There is one feature that auto does provide and that's enabling the 'everything is an int' rule inside a function. Unlike outside of a function, where a=3 is interpreted as a definition int a =3 because assignments don't exist at file scope, a=3 is an error inside a function because apparently the compiler always interprets it as an assignment to an external variable rather than a definition (even if there are no extern int a forward declarations in the function or in the file scope), but a specifier like static, const, volatile or auto would imply that it is a definition and the compiler takes it as a definition, except auto doesn't have the side effects of the other specifiers. auto a=3 is therefore implicitly auto int a = 3. Admittedly, signed a = 3 has the same effect and unsigned a = 3 is always an unsigned int.

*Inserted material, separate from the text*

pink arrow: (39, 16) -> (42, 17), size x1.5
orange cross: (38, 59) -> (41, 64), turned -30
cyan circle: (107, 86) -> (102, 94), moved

Also note 'auto has no effect on whether an object will be allocated to a register (unless some particular compiler pays attention to it, but that seems unlikely)'
Auto keyword is a storage class (some sort of techniques that decides lifetime of variable and storage place) example. It has a behavior by which variable made by the Help of that keyword have lifespan (lifetime ) reside only within the curly braces
{
auto int x=8;
printf("%d",x); // here x is 8
{
auto int x=3;
printf("%d",x); // here x is 3
}
printf("%d",x); // here x is 8
}
I am sure you are familiar with storage class specifiers in C which are "extern", "static", "register" and "auto".
The definition of "auto" is pretty much given in other answers but here is a possible usage of "auto" keyword that I am not sure, but I think it is compiler dependent.
You see, with respect to storage class specifiers, there is a rule. We cannot use multiple storage class specifiers for a variable. That is why static global variables cannot be externed. Therefore, they are known only to their file.
When you go to your compiler setting, you can enable optimization flag for speed. one of the ways that compiler optimizes is, it looks for variables without storage class specifiers and then makes an assessment based on availability of cache memory and some other factors to see whether it should treat that variable using register specifier or not. Now, what if we want to optimize our code for speed while knowing that a specific variable in our program is not very important and we dont want compiler to even consider it as register. I though by putting auto, compiler will be unable to add register specifier to a variable since typing "register auto int a;" OR "auto register int a;" raises the error of using multiple storage class specifiers.
To sum it up, I thought auto can prohibit compiler from treating a variable as register through optimization.
This theory did not work for GCC compiler however I have not tried other compilers.